Start of The data
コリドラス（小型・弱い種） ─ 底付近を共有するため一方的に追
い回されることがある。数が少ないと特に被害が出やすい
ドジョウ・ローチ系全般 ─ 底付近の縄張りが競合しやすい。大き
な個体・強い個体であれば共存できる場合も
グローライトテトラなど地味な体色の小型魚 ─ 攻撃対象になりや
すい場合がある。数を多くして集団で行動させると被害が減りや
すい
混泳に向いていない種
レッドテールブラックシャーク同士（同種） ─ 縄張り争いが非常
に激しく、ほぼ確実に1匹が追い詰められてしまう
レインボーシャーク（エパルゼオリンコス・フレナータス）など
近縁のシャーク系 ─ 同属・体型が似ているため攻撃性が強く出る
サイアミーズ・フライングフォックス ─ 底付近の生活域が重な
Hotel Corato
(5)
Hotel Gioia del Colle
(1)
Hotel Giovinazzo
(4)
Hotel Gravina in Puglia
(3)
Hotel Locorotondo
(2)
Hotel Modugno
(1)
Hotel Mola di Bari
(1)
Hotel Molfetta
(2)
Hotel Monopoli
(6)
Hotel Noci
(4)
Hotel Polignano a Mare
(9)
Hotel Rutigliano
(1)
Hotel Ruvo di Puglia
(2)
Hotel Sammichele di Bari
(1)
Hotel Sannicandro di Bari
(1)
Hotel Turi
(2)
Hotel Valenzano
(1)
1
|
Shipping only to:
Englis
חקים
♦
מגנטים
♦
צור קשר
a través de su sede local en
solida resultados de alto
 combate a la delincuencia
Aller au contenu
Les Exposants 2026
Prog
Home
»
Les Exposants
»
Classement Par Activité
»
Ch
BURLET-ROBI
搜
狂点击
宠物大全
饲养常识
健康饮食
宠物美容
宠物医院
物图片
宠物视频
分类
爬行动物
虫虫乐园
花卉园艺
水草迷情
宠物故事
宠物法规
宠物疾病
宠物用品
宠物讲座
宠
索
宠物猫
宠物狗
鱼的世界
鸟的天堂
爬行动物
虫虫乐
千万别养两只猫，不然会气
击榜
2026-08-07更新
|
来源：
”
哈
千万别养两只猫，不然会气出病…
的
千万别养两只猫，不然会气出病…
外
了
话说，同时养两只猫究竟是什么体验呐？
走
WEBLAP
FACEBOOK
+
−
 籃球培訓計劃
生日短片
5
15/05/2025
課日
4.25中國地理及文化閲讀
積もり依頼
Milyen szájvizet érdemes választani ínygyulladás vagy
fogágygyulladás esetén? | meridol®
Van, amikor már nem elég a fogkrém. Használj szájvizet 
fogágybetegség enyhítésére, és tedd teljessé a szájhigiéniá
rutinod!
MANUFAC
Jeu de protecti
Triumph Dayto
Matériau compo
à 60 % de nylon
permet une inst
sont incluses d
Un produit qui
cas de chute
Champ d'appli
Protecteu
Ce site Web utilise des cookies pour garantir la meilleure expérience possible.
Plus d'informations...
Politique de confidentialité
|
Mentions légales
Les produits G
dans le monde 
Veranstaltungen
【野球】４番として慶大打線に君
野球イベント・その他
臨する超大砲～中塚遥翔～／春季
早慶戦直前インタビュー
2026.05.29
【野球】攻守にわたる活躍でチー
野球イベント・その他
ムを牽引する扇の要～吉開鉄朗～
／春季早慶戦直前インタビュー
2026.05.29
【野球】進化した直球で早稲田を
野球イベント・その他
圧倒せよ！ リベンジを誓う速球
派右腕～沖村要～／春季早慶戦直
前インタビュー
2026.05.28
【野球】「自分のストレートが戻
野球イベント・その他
End of The data
Start of The data
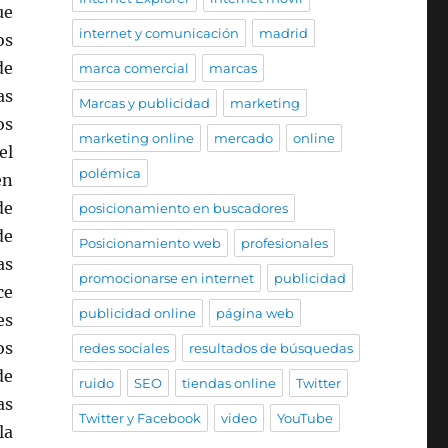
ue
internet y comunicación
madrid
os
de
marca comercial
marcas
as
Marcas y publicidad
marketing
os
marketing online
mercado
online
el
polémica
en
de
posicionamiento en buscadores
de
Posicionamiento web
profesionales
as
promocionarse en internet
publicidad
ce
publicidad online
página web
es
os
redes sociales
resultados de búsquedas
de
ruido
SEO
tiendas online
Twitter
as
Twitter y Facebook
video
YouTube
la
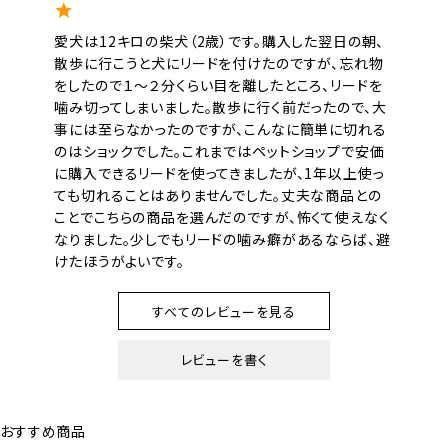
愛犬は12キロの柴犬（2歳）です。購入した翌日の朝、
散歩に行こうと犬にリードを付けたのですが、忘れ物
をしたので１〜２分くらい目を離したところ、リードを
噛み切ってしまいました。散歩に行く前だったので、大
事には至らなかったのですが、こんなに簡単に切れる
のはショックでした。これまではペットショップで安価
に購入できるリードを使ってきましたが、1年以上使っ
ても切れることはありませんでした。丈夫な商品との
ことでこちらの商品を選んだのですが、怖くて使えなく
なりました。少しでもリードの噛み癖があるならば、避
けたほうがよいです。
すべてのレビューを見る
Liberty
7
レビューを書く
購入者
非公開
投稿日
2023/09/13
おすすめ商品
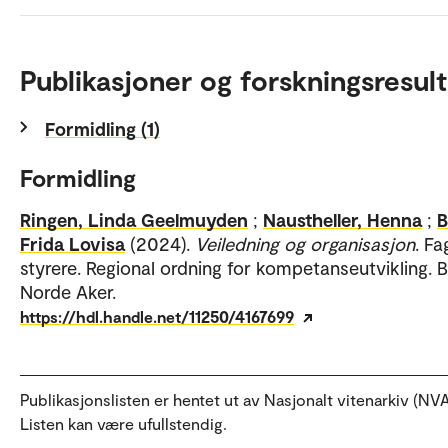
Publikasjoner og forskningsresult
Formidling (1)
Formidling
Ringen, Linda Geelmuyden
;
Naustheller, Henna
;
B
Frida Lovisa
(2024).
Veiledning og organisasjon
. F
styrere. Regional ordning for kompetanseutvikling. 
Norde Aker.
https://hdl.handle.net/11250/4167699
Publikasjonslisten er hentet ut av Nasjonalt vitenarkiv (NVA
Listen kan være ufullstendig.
End of The data
Start of The data
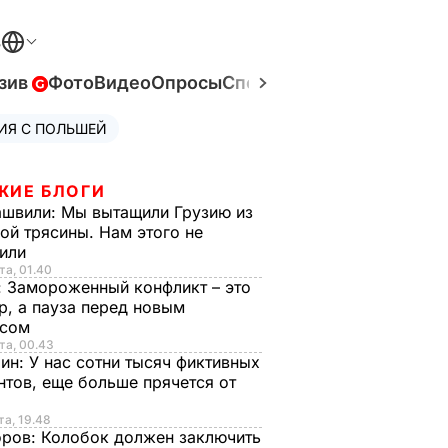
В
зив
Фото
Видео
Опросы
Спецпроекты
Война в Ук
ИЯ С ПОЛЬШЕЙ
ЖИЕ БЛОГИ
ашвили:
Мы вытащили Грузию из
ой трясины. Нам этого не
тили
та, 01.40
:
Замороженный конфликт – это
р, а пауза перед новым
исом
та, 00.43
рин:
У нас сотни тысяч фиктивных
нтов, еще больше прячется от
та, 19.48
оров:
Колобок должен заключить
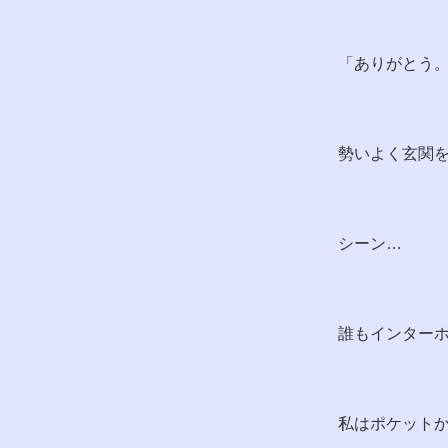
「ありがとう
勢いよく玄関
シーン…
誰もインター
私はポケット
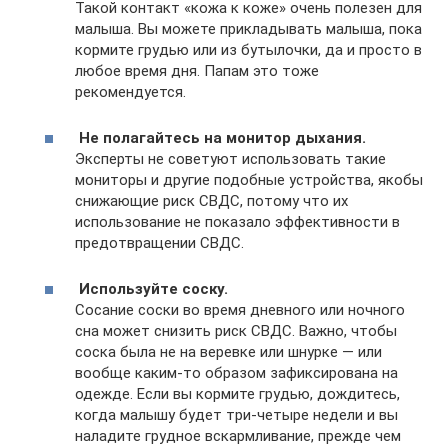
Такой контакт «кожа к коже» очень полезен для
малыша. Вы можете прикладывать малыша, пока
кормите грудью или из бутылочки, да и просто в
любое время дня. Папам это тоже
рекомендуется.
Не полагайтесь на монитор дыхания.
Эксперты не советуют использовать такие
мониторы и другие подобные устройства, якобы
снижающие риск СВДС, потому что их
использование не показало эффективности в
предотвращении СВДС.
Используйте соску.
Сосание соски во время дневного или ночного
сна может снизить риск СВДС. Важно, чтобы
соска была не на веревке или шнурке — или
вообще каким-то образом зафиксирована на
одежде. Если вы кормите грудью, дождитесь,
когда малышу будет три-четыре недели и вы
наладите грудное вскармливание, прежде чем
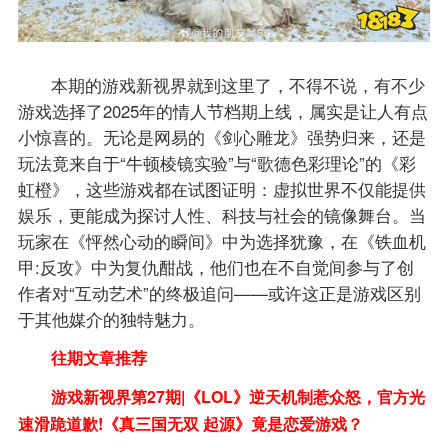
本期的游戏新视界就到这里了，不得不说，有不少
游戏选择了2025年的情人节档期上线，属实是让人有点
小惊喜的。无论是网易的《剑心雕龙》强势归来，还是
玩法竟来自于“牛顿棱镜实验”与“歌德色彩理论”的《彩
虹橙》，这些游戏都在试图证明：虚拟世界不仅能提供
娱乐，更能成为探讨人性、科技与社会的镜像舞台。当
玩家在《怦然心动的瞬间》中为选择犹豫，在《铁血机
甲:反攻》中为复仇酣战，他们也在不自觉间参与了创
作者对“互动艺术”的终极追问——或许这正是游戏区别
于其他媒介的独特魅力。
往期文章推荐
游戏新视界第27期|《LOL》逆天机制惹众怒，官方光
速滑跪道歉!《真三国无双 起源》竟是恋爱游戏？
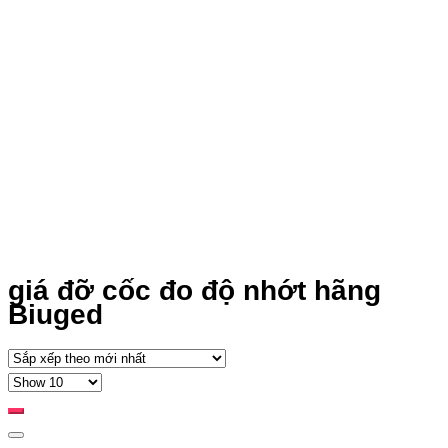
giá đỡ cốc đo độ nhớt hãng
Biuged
End of The data
> _What to do_
From the records above, copy each line in which the string "publicidad" occurs.

> _Answer to the problem_
Marcas y publicidad
publicidad
publicidad online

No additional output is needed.